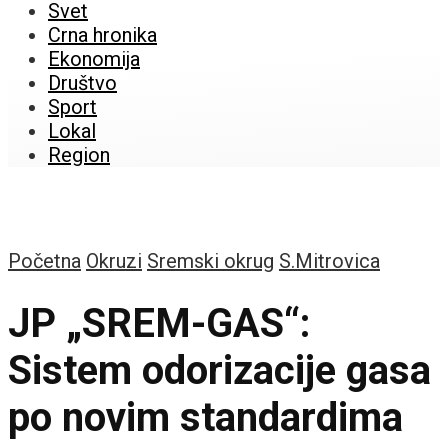
Svet
Crna hronika
Ekonomija
Društvo
Sport
Lokal
Region
Početna
Okruzi
Sremski okrug
S.Mitrovica
JP „SREM-GAS“:
Sistem odorizacije gasa
po novim standardima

+===+

## Action item:
An exact, word-for-word version of the material is required, free of pictures.

## Response to the exercise:
Svet
Crna hronika
Ekonomija
Društvo
Sport
Lokal
Region
Početna
Okruzi
Sremski okrug
S.Mitrovica
JP „SREM-GAS“:
Sistem odorizacije gasa
po novim standardima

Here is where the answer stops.